Алонсо нетерпеливо отмахнулся.
– Это правда, они будут наказаны… Откуда вы знаете Хуана Миро?
– Этого мальчишку, который приходил к нам в гости? А ведь это ты научил меня бить сразу в нос, так что нечего было твоей матери отчитывать меня за неподобающее поведение! Впрочем, потом мы с ним подружились, хотя дружба и началась с драки… – Нати неожиданно засмеялась. – Между прочим, он сделал мне предложение, и я даже согласилась! Так что, кузен, нравится вам это или нет, я фактически обручена!
Адмирал задумчиво смотрел в пространство перед собой, по-прежнему крепко сжимая в руках ножи. Нати никак не могла сообразить, что за мысли роятся за этим высоким нахмуренным лбом, потому что Алонсо спросил неожиданно:
– Что за песенку вы сейчас напевали?
– А… Я вспомнила: дома, когда мы сидели у такого же фонтана, мама часто напевала французскую песню. Мелодию я помню до сих пор, а слова… едва ли я вспомню сейчас хотя бы куплет. Что-то про маленьких птичек…
Алонсо порывисто поднялся. Приостановился на ступенях террасы, что-то хотел сказать и, передумав, ушел.
– А мои… ножи? – спросила Нати у воздуха.
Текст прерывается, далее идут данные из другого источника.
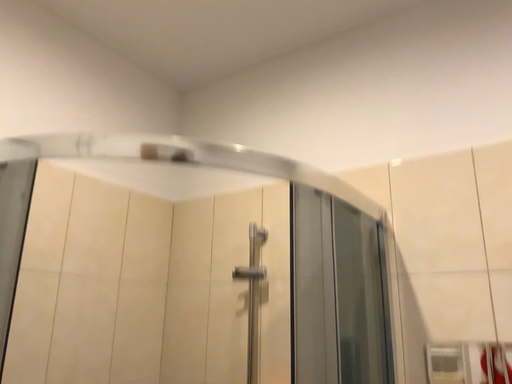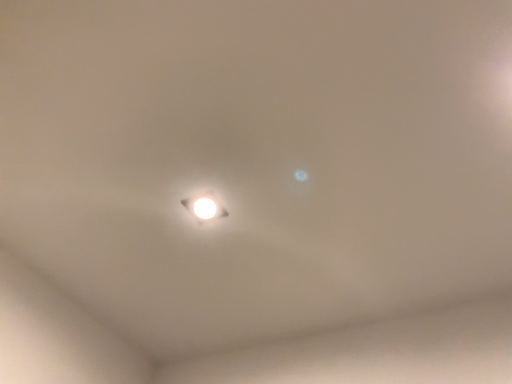 Question: How did the camera likely rotate when shooting the video?

Choices:
 (A) rotated upward
 (B) rotated downward

Answer: (A) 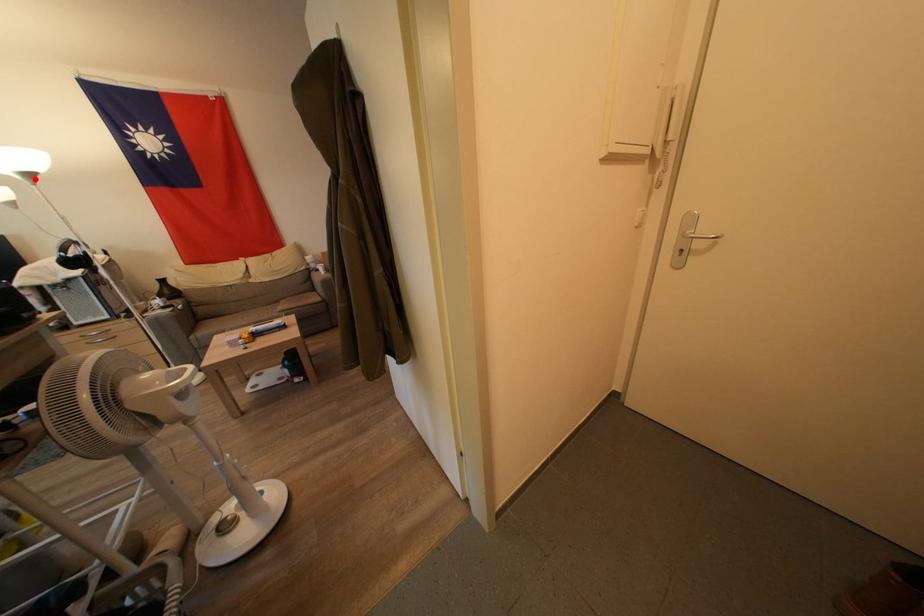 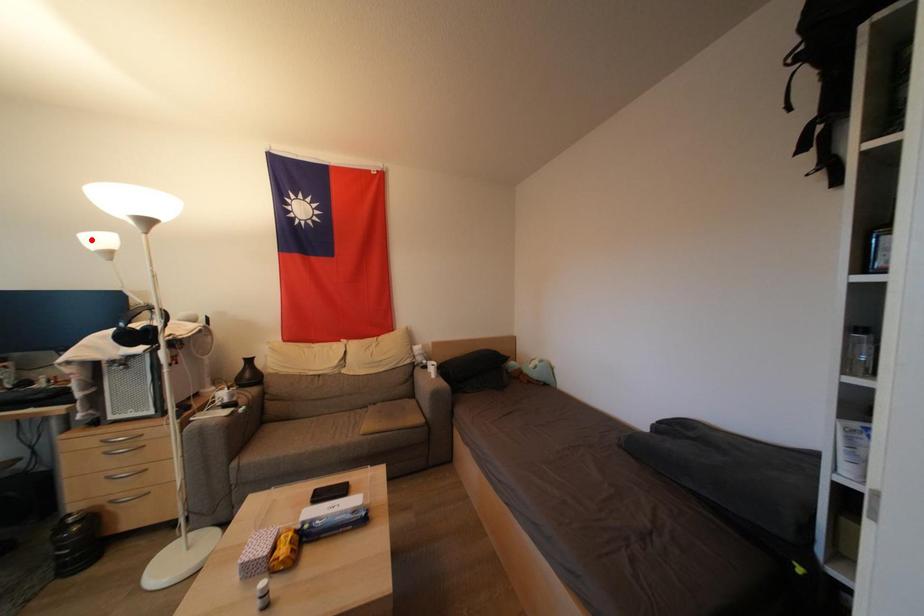 I am providing you with two images of the same scene from different viewpoints. A red point is marked on the first image and another point is marked on the second image. Is the marked point in image1 the same physical position as the marked point in image2?

No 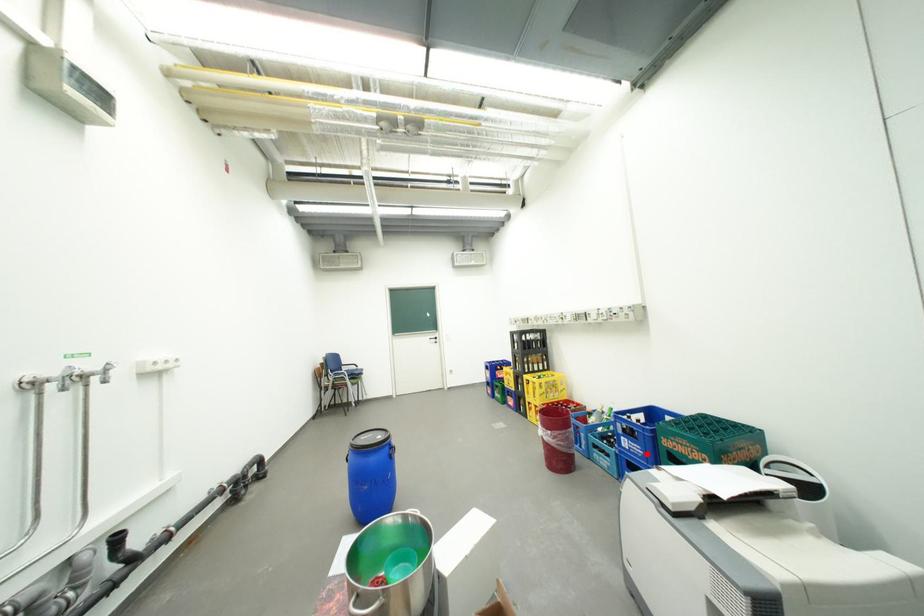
Мало того что ей так неловко и странно в женской одежде, так теперь, без привычной тяжести оружия, она чувствует себя просто голой.
– Добрый день, любезный дон!
Конечно, ему не ответили, хотя он просто старался быть учтивым. Эндрю перенес вес с больной ноги на здоровую. Зазвенели кандалы. К сожалению, стул в помещении был единственным и уже занят.
Человек, сидевший у стола, молча рассматривал его. Наверняка то еще зрелище! Эндрю изрядно помяли, хотя серьезных ран он не получил, синяки и ссадины обильно украшали физиономию. Да и порванная одежда и босые ноги (сапоги испанцы отобрали уже в тюрьме) элегантности не прибавляли.